The shares have been a disaster for anyone who took them up and for those investors who bought in after the company went public. The company failed to meet its prospectus profit forecast last year and the shares recently sank to 97?.

Last year Patties paid $25 million for the Chefs Pride and Creative Gourmet businesses, which provide frozen fruit to the food-service and retail markets. But even with those acquisitions under its belt, the company is unlikely to make this year what it forecast it would make for 2006-07.

The prospectus tipped a $16.8 million tax-paid profit; and the company ended up making $12.7 million last year.

Patties' scrip recently jumped from $1.09 to as much as $1.27 - they last fetched $1.19 - on the news that profit for 2007-08 would comfortably be within a range of $14.5 million to $15.5 million.

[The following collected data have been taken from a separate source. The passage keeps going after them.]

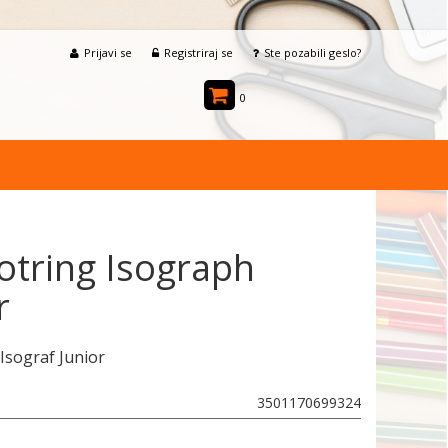
Prijavi se
Registriraj se
Ste pozabili geslo?
0
otring Isograph
r
 Isograf Junior
3501170699324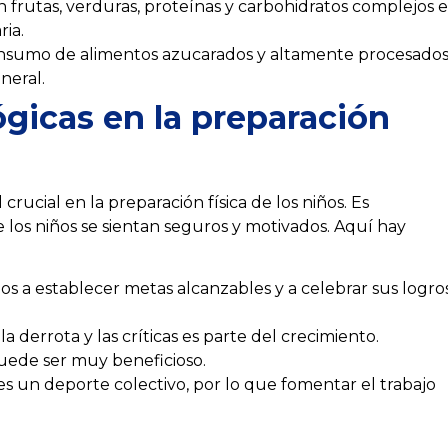
n frutas, verduras, proteínas y carbohidratos complejos e
ria.
onsumo de alimentos azucarados y altamente procesado
neral.
gicas en la preparación
rucial en la preparación física de los niños. Es
los niños se sientan seguros y motivados. Aquí hay
os a establecer metas alcanzables y a celebrar sus logros
 derrota y las críticas es parte del crecimiento.
ede ser muy beneficioso.
es un deporte colectivo, por lo que fomentar el trabajo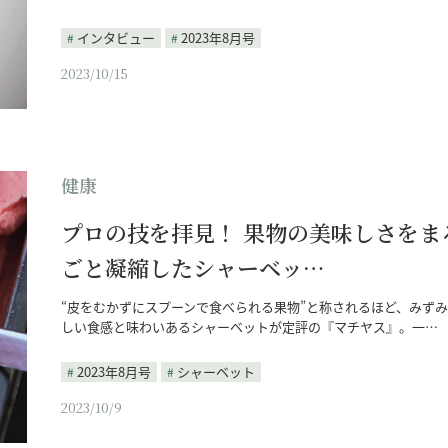
インタビュー
2023年8月号
2023/10/15
健康
プロの技を拝見！ 果物の美味しさをま
ごと凝縮したシャーベッ…
“皮をむかずにスプーンで食べられる果物”と称されるほど、みず
しい食感と味わいあるシャーベットが定評の『マチヤス』。一…
2023年8月号
シャーベット
2023/10/9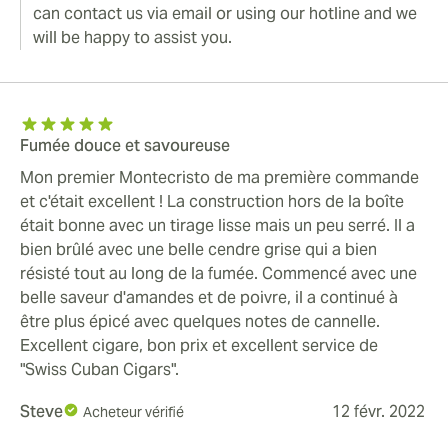
can contact us via email or using our hotline and we
will be happy to assist you.
Fumée douce et savoureuse
Mon premier Montecristo de ma première commande
et c'était excellent ! La construction hors de la boîte
était bonne avec un tirage lisse mais un peu serré. Il a
bien brûlé avec une belle cendre grise qui a bien
résisté tout au long de la fumée. Commencé avec une
belle saveur d'amandes et de poivre, il a continué à
être plus épicé avec quelques notes de cannelle.
Excellent cigare, bon prix et excellent service de
"Swiss Cuban Cigars".
Steve
12 févr. 2022
Acheteur vérifié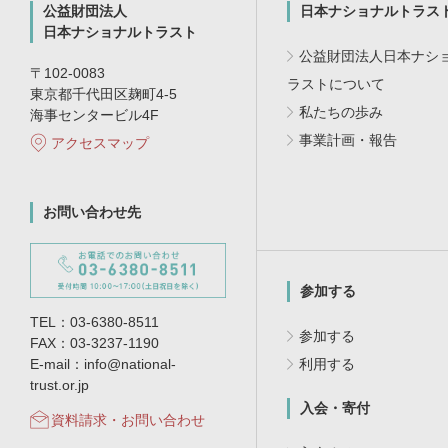
公益財団法人
日本ナショナルトラス
日本ナショナルトラスト
公益財団法人日本ナシ
〒102-0083
ラストについて
東京都千代田区麹町4-5
私たちの歩み
海事センタービル4F
事業計画・報告
アクセスマップ
お問い合わせ先
参加する
TEL：03-6380-8511
参加する
FAX：03-3237-1190
E-mail：info@national-
利用する
trust.or.jp
入会・寄付
資料請求・お問い合わせ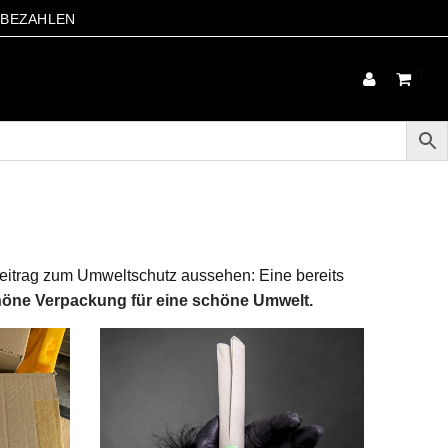
S BEZAHLEN
0
Beitrag zum Umweltschutz aussehen: Eine bereits
höne Verpackung für eine schöne Umwelt.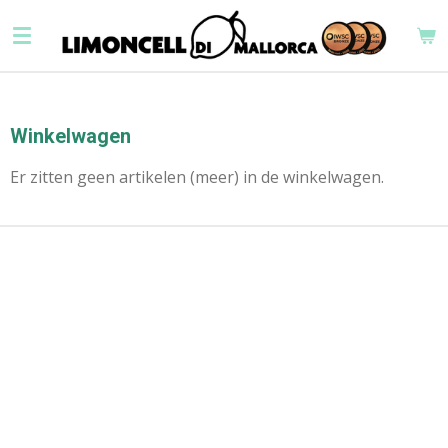
Ga
direct
naar
de
hoofdinhoud
Winkelwagen
Er zitten geen artikelen (meer) in de winkelwagen.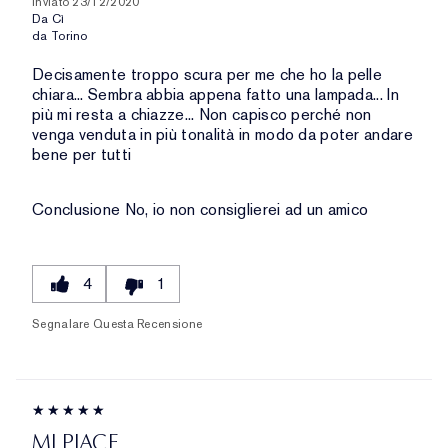
Inviato
23/12/2020
Da
Cì
da
Torino
Decisamente troppo scura per me che ho la pelle
chiara... Sembra abbia appena fatto una lampada... In
più mi resta a chiazze... Non capisco perché non
venga venduta in più tonalità in modo da poter andare
bene per tutti
Conclusione
No, io non consiglierei ad un amico
4
1
Segnalare Questa Recensione
MI PIACE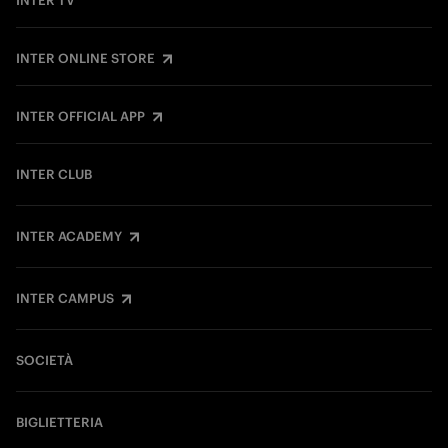
INTER TV
INTER ONLINE STORE
INTER OFFICIAL APP
INTER CLUB
INTER ACADEMY
INTER CAMPUS
SOCIETÀ
BIGLIETTERIA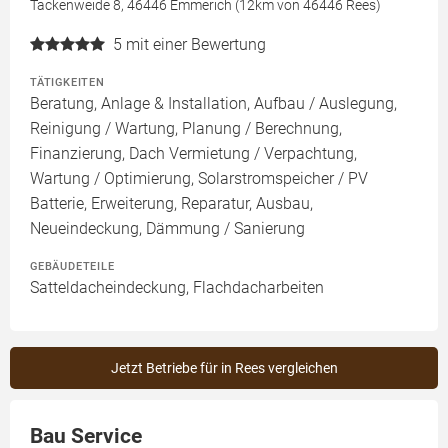
Tackenweide 8, 46446 Emmerich (12km von 46446 Rees)
5
mit einer Bewertung
TÄTIGKEITEN
Beratung, Anlage & Installation, Aufbau / Auslegung,
Reinigung / Wartung, Planung / Berechnung,
Finanzierung, Dach Vermietung / Verpachtung,
Wartung / Optimierung, Solarstromspeicher / PV
Batterie, Erweiterung, Reparatur, Ausbau,
Neueindeckung, Dämmung / Sanierung
GEBÄUDETEILE
Satteldacheindeckung, Flachdacharbeiten
Jetzt Betriebe für in Rees vergleichen
Bau Service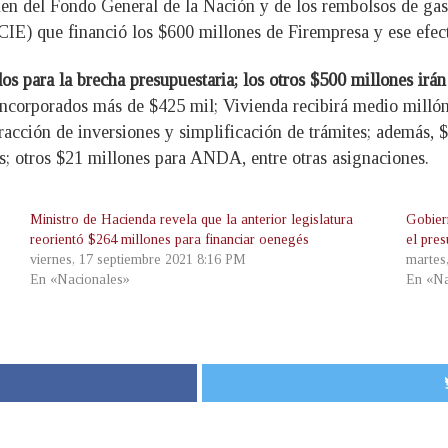
en del Fondo General de la Nación y de los rembolsos de gast
) que financió los $600 millones de Firempresa y ese efecti
s para la brecha presupuestaria; los otros $500 millones irán
incorporados más de $425 mil; Vivienda recibirá medio millón
acción de inversiones y simplificación de trámites; además, $
s; otros $21 millones para ANDA, entre otras asignaciones.
Ministro de Hacienda revela que la anterior legislatura
Gobier
reorientó $264 millones para financiar oenegés
el pre
viernes, 17 septiembre 2021 8:16 PM
martes
En «Nacionales»
En «Na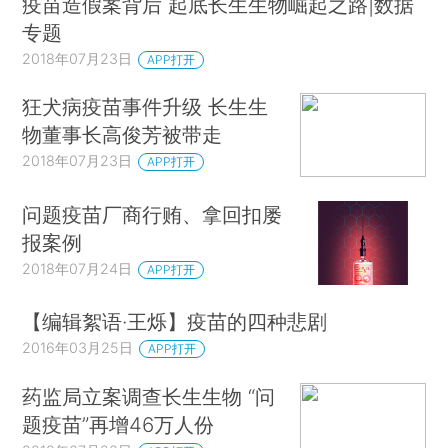
疫苗造假案背后 起底长生生物崛起之路|数据
专题
2018年07月23日
APP打开
狂犬病疫苗事件升级 长生生
物董事长高俊芳被带走
2018年07月23日
APP打开
问题疫苗厂商行贿、拿回扣屡
报案例
2018年07月24日
APP打开
【编辑絮语·王烁】疫苗的四种悲剧
2016年03月25日
APP打开
药监局立案调查长生生物 “问
题疫苗”再增46万人份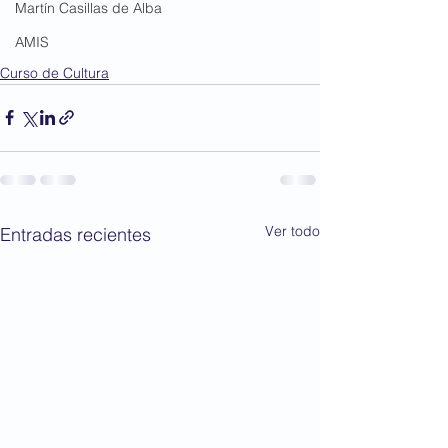
Martín Casillas de Alba
AMIS
Curso de Cultura
Ver todo
Entradas recientes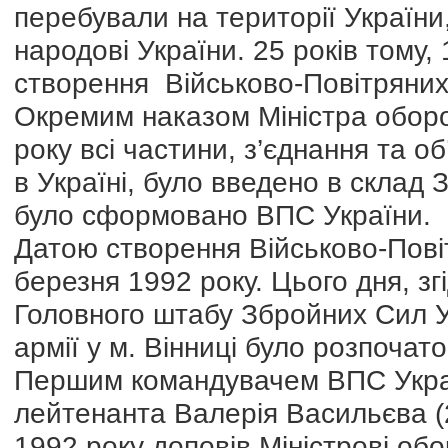
перебували на території України
народові України. 25 років тому,
створення Військово-Повітряни
Окремим наказом Міністра оборо
року всі частини, з’єднання та 
в Україні, було введено в склад 
було сформовано ВПС України.
Датою створення Військово-Пові
березня 1992 року. Цього дня, з
Головного штабу Збройних Сил Ук
армії у м. Вінниці було розпоч
Першим командувачем ВПС Украї
лейтенанта Валерія Васильєва (
1992 року доповів Міністрові об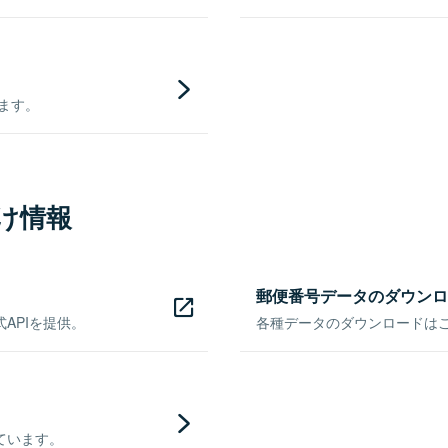
きます。
け情報
郵便番号データのダウンロ
APIを提供。
各種データのダウンロードはこち
ています。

Funnily enough, Patties' poor performance is one reason Allan took on the job. "It has its challenges, but that's part of what I like doing. I've always moved into a situation that needed attention," she says.

"If we'd met our prospectus forecasts and everything was going along and there was nothing that needed to be attended to I wouldn't have taken the job.

"I'm not very good at maintaining the status quo," she adds.

The company's shareholders, including those investors who have recently been buying the stock, will be cheered to hear that the underlying business is sound. "You've got four brands that are fantastic, including two iconic brands. It had a very good financial base to work from. It wasn't actually broken but from the outside it looked like it was. But I knew as a director it wasn't broken, but there were a whole lot of things that we could do to improve the outcome; and that's what we've done."

And some of the directors, including the Rijs family, who retain effective control, have been buying the shares; which is encouraging. But it might take a bit longer for the market to be reassured that the show is on the improve. Allan says that some of the things that needed to be done would not show up as financial improvements until the 2009 financial year.

Asked whether she'll be there in five years, Allan responds: "You'll have to ask the board that. My intention is to be here then because that's when we will have grown. We want to grow organically and by acquisition, and acquisitions are always interesting. So, unless the board has another view, I have no intention of moving."